Coronavirus forces Malaysian palm industry to rethink reliance on foreign labour

Hindustan Times 
August 18, 2020

Malaysia’s palm oil producers are embarking on a rare recruitment drive to hire locals and accelerating industry mechanisation as they grapple with a severe shortage of foreign labour due to the coronavirus pandemic.

As the September-November peak production season approaches, companies are erecting banners near plantations and posting online job advertisements boasting free housing, free water and other perks of estate life in a bid to lure workers to do everything from driving tractors to harvesting.

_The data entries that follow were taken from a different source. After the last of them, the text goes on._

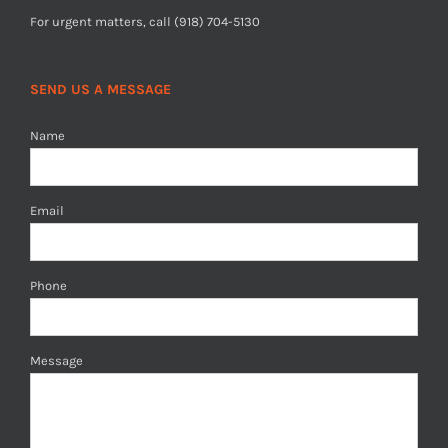
For urgent matters, call (918) 704-5130
SEND US A MESSAGE
Name
Email
Phone
Message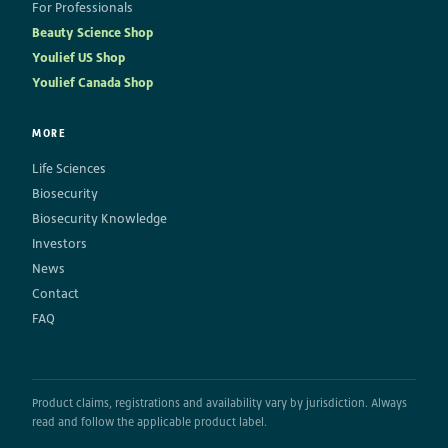
For Professionals
Beauty Science Shop
Youlief US Shop
Youlief Canada Shop
MORE
Life Sciences
Biosecurity
Biosecurity Knowledge
Investors
News
Contact
FAQ
Product claims, registrations and availability vary by jurisdiction. Always
read and follow the applicable product label.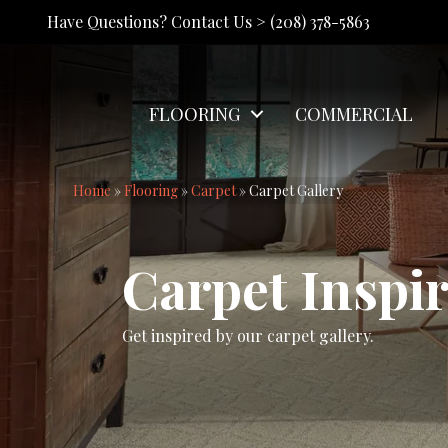
Have Questions? Contact Us >
(208) 378-5863
FLOORING
COMMERCIAL
Home
»
Flooring
»
Carpet
»
Carpet Gallery
Carpet Inspir
Get inspired by our carpet gallery.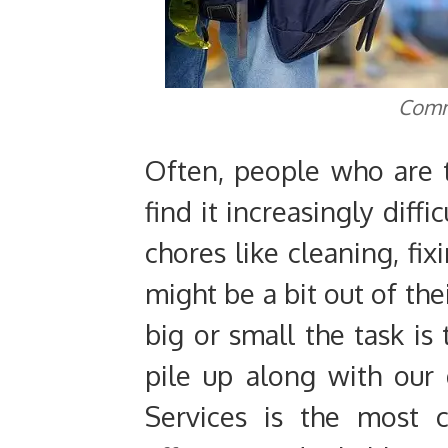
Comm
Often, people who are t
find it increasingly diff
chores like cleaning, fix
might be a bit out of th
big or small the task is
pile up along with our
Services is the most 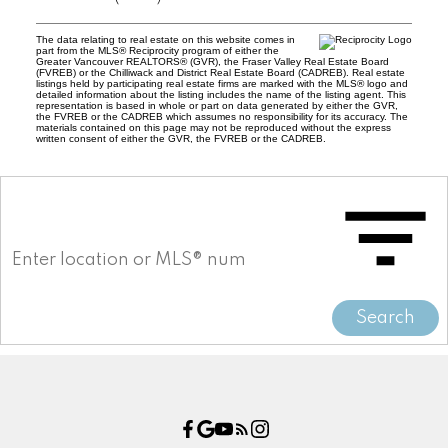
The data relating to real estate on this website comes in
part from the MLS® Reciprocity program of either the
Greater Vancouver REALTORS® (GVR), the Fraser Valley Real Estate Board
(FVREB) or the Chilliwack and District Real Estate Board (CADREB). Real estate
listings held by participating real estate firms are marked with the MLS® logo and
detailed information about the listing includes the name of the listing agent. This
representation is based in whole or part on data generated by either the GVR,
the FVREB or the CADREB which assumes no responsibility for its accuracy. The
materials contained on this page may not be reproduced without the express
written consent of either the GVR, the FVREB or the CADREB.
Search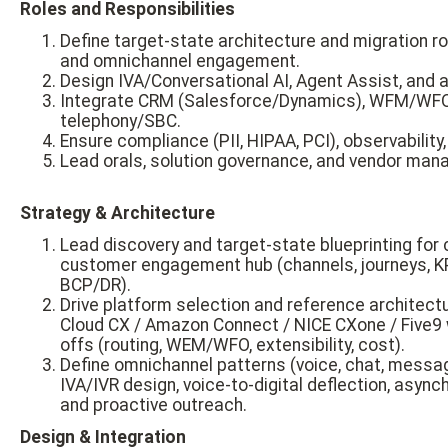
Roles and Responsibilities
Define target-state architecture and migration 
and omnichannel engagement.
Design IVA/Conversational AI, Agent Assist, and a
Integrate CRM (Salesforce/Dynamics), WFM/WFO
telephony/SBC.
Ensure compliance (PII, HIPAA, PCI), observability
Lead orals, solution governance, and vendor ma
Strategy & Architecture
Lead discovery and target-state blueprinting for
customer engagement hub (channels, journeys, K
BCP/DR).
Drive platform selection and reference architec
Cloud CX / Amazon Connect / NICE CXone / Five9 w
offs (routing, WEM/WFO, extensibility, cost).
Define omnichannel patterns (voice, chat, messagi
IVA/IVR design, voice-to-digital deflection, asy
and proactive outreach.
Design & Integration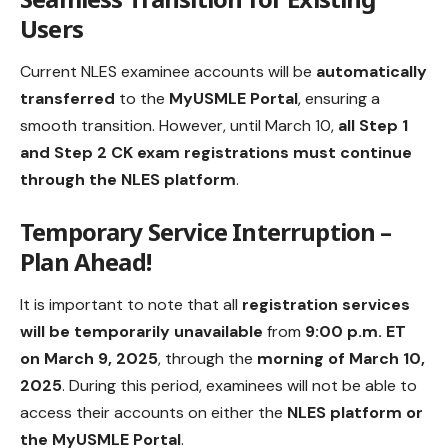
Users
Current NLES examinee accounts will be
automatically
transferred
to the
MyUSMLE Portal
, ensuring a
smooth transition. However, until March 10,
all Step 1
and Step 2 CK exam registrations must continue
through the NLES platform
.
Temporary Service Interruption –
Plan Ahead!
It is important to note that all
registration services
will be temporarily unavailable
from
9:00 p.m. ET
on March 9, 2025
, through the
morning of March 10,
2025
. During this period, examinees will not be able to
access their accounts on either the
NLES platform or
the MyUSMLE Portal
.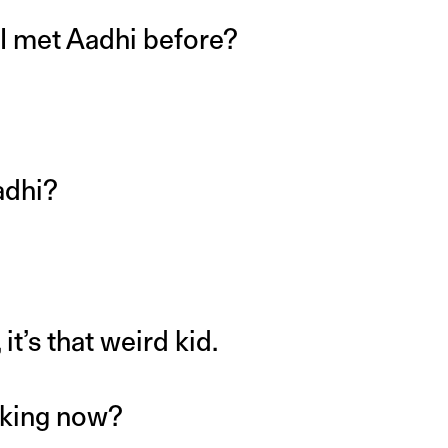
I met Aadhi before?
adhi?
t’s that weird kid.
nking now?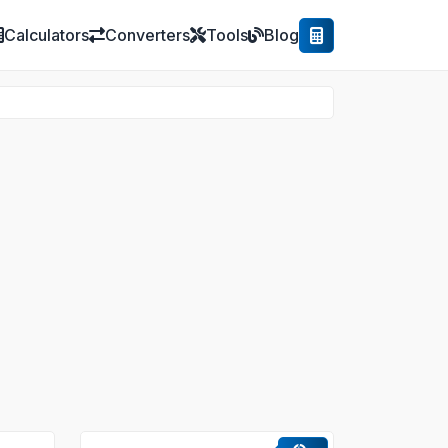
Calculators
Converters
Tools
Blog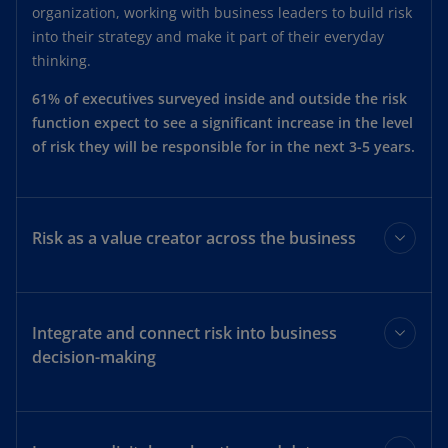
organization, working with business leaders to build risk
into their strategy and make it part of their everyday
thinking.
61% of executives surveyed inside and outside the risk
function expect to see a significant increase in the level
of risk they will be responsible for in the next 3-5 years.
Risk as a value creator across the business
Key decisions by the risk function should begin and end
by answering the question: how will this next step add
Integrate and connect risk into business
value to the business?
decision-making
Such an approach can help transform risk from the
“department of ’no’” to a service that consistently creates
Decisions affecting one office or department can have a
value–inspiring everyone across the organization to
ripple effect on all the others, and this applies to risk,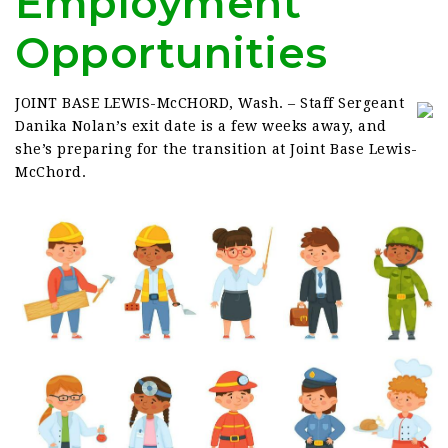
Employment
Opportunities
JOINT BASE LEWIS-McCHORD, Wash. – Staff Sergeant
Danika Nolan’s exit date is a few weeks away, and
she’s preparing for the transition at Joint Base Lewis-
McChord.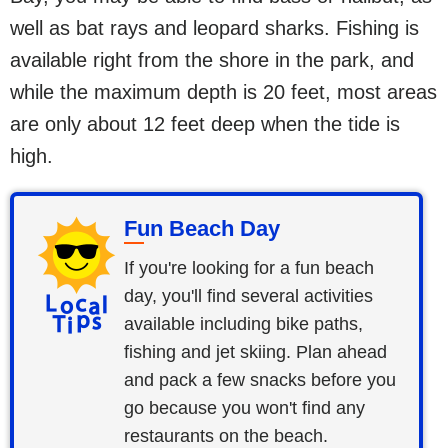
well as bat rays and leopard sharks. Fishing is
available right from the shore in the park, and
while the maximum depth is 20 feet, most areas
are only about 12 feet deep when the tide is
high.
Fun Beach Day
If you're looking for a fun beach
day, you'll find several activities
available including bike paths,
fishing and jet skiing. Plan ahead
and pack a few snacks before you
go because you won't find any
restaurants on the beach.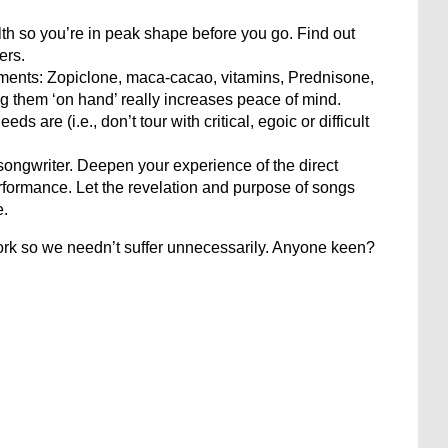
h so you’re in peak shape before you go. Find out
ers.
ments: Zopiclone, maca-cacao, vitamins, Prednisone,
ng them ‘on hand’ really increases peace of mind.
s are (i.e., don’t tour with critical, egoic or difficult
/songwriter. Deepen your experience of the direct
ormance. Let the revelation and purpose of songs
e.
work so we needn’t suffer unnecessarily. Anyone keen?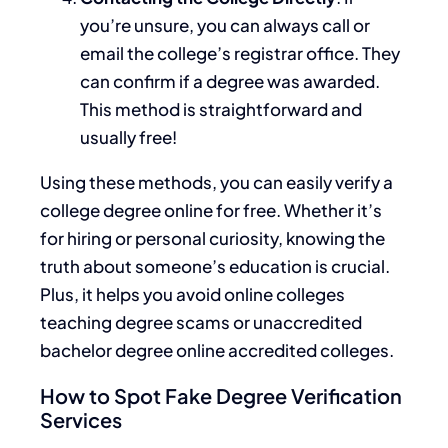
you’re unsure, you can always call or
email the college’s registrar office. They
can confirm if a degree was awarded.
This method is straightforward and
usually free!
Using these methods, you can easily verify a
college degree online for free. Whether it’s
for hiring or personal curiosity, knowing the
truth about someone’s education is crucial.
Plus, it helps you avoid online colleges
teaching degree scams or unaccredited
bachelor degree online accredited colleges.
How to Spot Fake Degree Verification
Services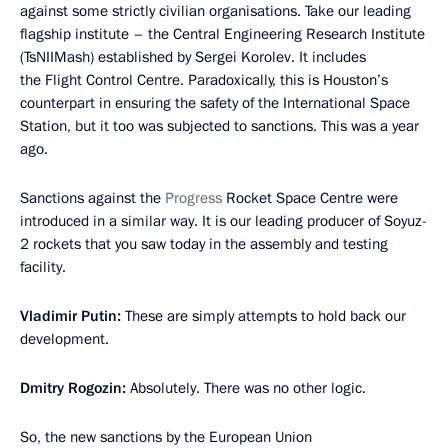
against some strictly civilian organisations. Take our leading
flagship institute – the Central Engineering Research Institute
(TsNIIMash) established by Sergei Korolev. It includes
the Flight Control Centre. Paradoxically, this is Houston’s
counterpart in ensuring the safety of the International Space
Station, but it too was subjected to sanctions. This was a year
ago.
Sanctions against the
Progress
Rocket Space Centre were
introduced in a similar way. It is our leading producer of Soyuz-
2 rockets that you saw today in the assembly and testing
facility.
Vladimir Putin:
These are simply attempts to hold back our
development.
Dmitry Rogozin:
Absolutely. There was no other logic.
So, the new sanctions by the European Union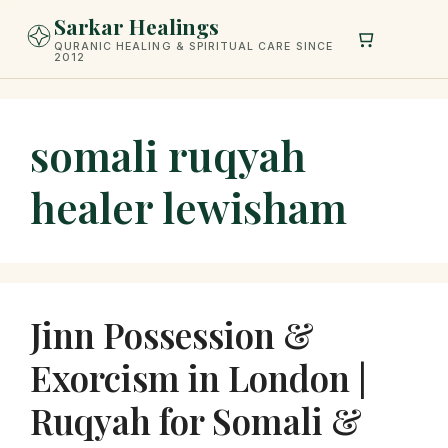
Skip
Sarkar Healings
to
QURANIC HEALING & SPIRITUAL CARE SINCE
2012
content
somali ruqyah
healer lewisham
Jinn Possession &
Exorcism in London |
Ruqyah for Somali &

Already, travel and movement restrictions have left the world’s second-largest palm oil producer grappling with a shortage of 37,000 workers, nearly 10% of the total workforce. The Malaysian Palm Oil Association (MPOA) believes this could blow out to 70,000 workers once borders reopen.

“This is the first time we are making such a big effort to hire Malaysians, but it is also the first time we are facing Covid-19,” Imran, an estate manager with Sime Darby Plantation, told Reuters after interviewing potential applicants at a recruitment day near Kuala Lumpur.

The industry fears the labour crunch will hurt palm oil production this year by delaying the harvest of perishable fruit, giving an edge to bigger rival Indonesia which has no such labour problems.

Malaysia’s average cost of production is already slightly higher at about $406-$480 a tonne, according to analysts, compared with Indonesia at $400-$450 a tonne.

Countries like Indonesia and Bangladesh provide nearly 85% of plantation workers for palm companies such as Sime Darby, IOI Corp and United Plantations.

While employing more Malaysians could save on recruitment fees and levies needed to fly in foreign workers, planters worry that local workers, who typically shun plantation work as dirty and dangerous, won’t commit to the industry or take on the most difficult jobs.

“It’s possible that recruiting more locals could bring down the cost of production, but provided these locals are also as productive as them (migrant workers),” said MPOA chief executive Nageeb Wahab. “That is a big question mark.”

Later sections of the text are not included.